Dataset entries

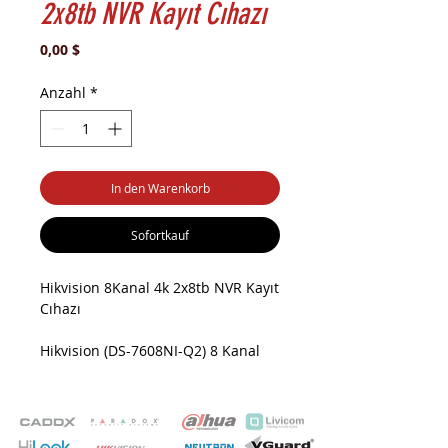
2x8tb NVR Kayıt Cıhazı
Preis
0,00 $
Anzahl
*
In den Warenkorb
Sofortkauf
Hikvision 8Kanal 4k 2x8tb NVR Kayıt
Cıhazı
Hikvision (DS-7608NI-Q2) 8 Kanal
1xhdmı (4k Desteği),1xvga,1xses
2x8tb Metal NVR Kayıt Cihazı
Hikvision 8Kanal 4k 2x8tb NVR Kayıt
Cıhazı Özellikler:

--

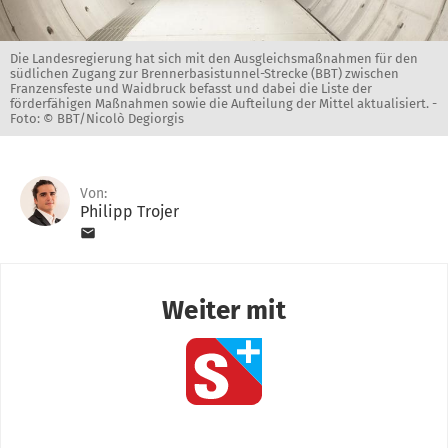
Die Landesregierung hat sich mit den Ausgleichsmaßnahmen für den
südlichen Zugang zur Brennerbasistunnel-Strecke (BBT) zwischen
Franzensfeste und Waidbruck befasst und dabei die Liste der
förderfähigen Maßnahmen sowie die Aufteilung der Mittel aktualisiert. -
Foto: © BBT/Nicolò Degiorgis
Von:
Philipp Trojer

--

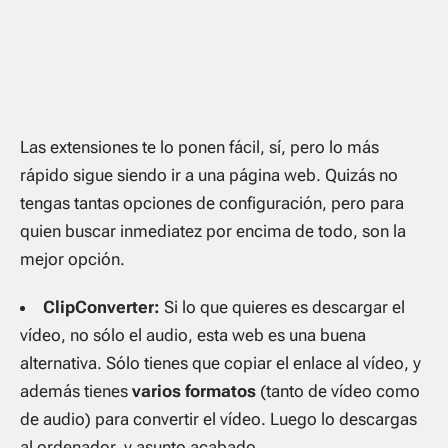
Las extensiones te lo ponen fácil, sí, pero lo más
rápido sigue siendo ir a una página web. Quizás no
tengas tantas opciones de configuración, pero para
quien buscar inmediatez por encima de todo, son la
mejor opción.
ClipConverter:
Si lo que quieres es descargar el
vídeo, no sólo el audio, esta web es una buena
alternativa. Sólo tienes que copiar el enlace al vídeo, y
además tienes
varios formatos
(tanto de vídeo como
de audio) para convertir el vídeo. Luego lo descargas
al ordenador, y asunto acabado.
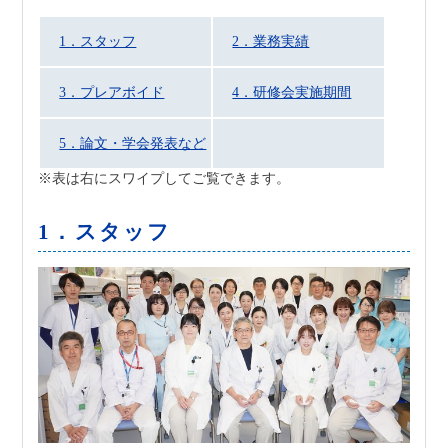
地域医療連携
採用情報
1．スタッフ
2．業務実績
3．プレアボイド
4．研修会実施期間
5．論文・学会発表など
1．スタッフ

» **What is needed**: Show the lines of the records that include the string "tienes".

» **Exercise result**:
alternativa. Sólo tienes que copiar el enlace al vídeo, y
además tienes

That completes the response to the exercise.